The challenges of Implementing evidence into practice: The case of lifting cushion use in care homes

This weeks’ blog is by Fiona Cowdell, Professor of Nursing and Health Research ( and Judith Dyson, Professor of Implementation Science (


Preventing falls in care homes is policy and practice gold standard. But when falls happen, the protocol for many care homes in the UK is to call an ambulance. Sometimes an older person is waiting for many hours leading to complications1.  To address this problem, we evaluated a new initiative, implementation of an app’ to assess “risk to rise” and a lifting cushion. The “ISTUMBLE” app’ seeks key safety information (e.g., pain or bleeding) and based on data inputted concludes safe to rise or otherwise. If safe to rise, the cushion device (see image) is placed under a person and inflated slowly. This initiative took place in 18 care homes in the West Midlands in 2022 and 2023. The purpose was to improve quality of care; assisting a resident to rise when safe to do so, rather than a long uncomfortable time on the floor waiting for an ambulance.  Two staff from each home attended an educational workshop and were tasked with training others in the home. When everyone was trained, the cushion was delivered for use.

As nurses and researchers with an interest in getting evidence into practice, we suspected training alone would not be sufficient to support adoption. As well measuring use, we asked carers and nurses about what helped and hindered implementation.

We collected data for 15 weeks before and after adoption of the cushion. Ambulance calls fell slightly in the pre to post adoption period (from 6.9 to 5.6 per week). However, the cushion was only in six out of 18 homes. In total it was used only 32 times out of 567 post-adoption falls.

There were many things that helped and hindered implementation in practice.  Staff told us the training was good and the cushion was easy to use, but they were not allowed devices in the workplace and therefore could not use the “risk to rise” assessment app’. So, they did not have the confidence to use the cushion in case they caused greater harm. Some staff did not think the device was suitable for people who were confused, with dementia or had poor upper body strength. Others found it worked well with this group of people so long as they were given time and reassurance, and residents were used to seeing it in use. When those tasked with implementing the device were optimistic and open to trying it adoption was good. Sometimes however, the “implementers” were sceptical and not used to training others. In these cases, the cushion was not used.

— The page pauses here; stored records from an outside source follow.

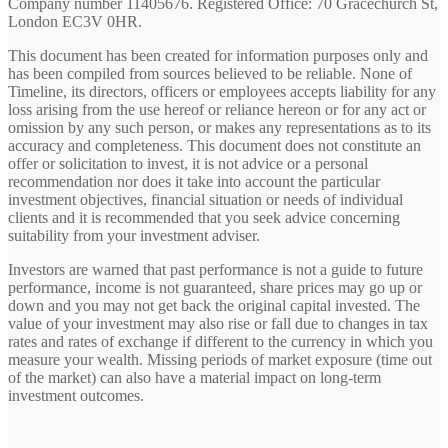
Company number 11405676. Registered Office: 70 Gracechurch St,
London EC3V 0HR.
This document has been created for information purposes only and
has been compiled from sources believed to be reliable. None of
Timeline, its directors, officers or employees accepts liability for any
loss arising from the use hereof or reliance hereon or for any act or
omission by any such person, or makes any representations as to its
accuracy and completeness. This document does not constitute an
offer or solicitation to invest, it is not advice or a personal
recommendation nor does it take into account the particular
investment objectives, financial situation or needs of individual
clients and it is recommended that you seek advice concerning
suitability from your investment adviser.
Investors are warned that past performance is not a guide to future
performance, income is not guaranteed, share prices may go up or
down and you may not get back the original capital invested. The
value of your investment may also rise or fall due to changes in tax
rates and rates of exchange if different to the currency in which you
measure your wealth. Missing periods of market exposure (time out
of the market) can also have a material impact on long-term
investment outcomes.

Our recommendations for care home staff to improve future adoption included: an electronic device with the app’ kept with the cushion, external training to include use of the cushion with people who are confused, with dementia or poor upper body strength, selecting staff who were positive about the potential of the cushion to attend training and lead implementation, deliver on-site training where the residents could join in to reassure them and familiarise them with the cushion.

Implementation science is a scientific approach to promoting the uptake of research evidence into practice. As healthcare practitioners we tend to make a common mistake. We think that if we “tell” people what to do, in workshops, training or guidelines, they will do it. But it’s not that simple. It can take 17 years to get evidence into practice 2. A different way of promoting the uptake of best practice is to understand the challenges and address them and understand the facilitators and enhance them  as we did here 3.


  1. BLACKBURN, J., OUSEY, K., STEPHENSON, J. & LUI, S. 2022. Exploring the impact of experiencing a long lie fall on physical and clinical outcomes in older people requiring an ambulance: A systematic review. International emergency nursing, 62, 101148
  2. MICHIE, S., JOHNSTON, M., ABRAHAM, C., LAWTON, R., PARKER, D. and WALKER, A., 2005. Making psychological theory useful for implementing evidence-based practice: a consensus approach. BMJ quality & safety14(1), pp.26-33.
  3. MORRIS, Z. S., WOODING, S. & GRANT, J. 2011. The answer is 17 years, what is the question: understanding time lags in translational research. Journal of the Royal Society of Medicine, 104, 510-520.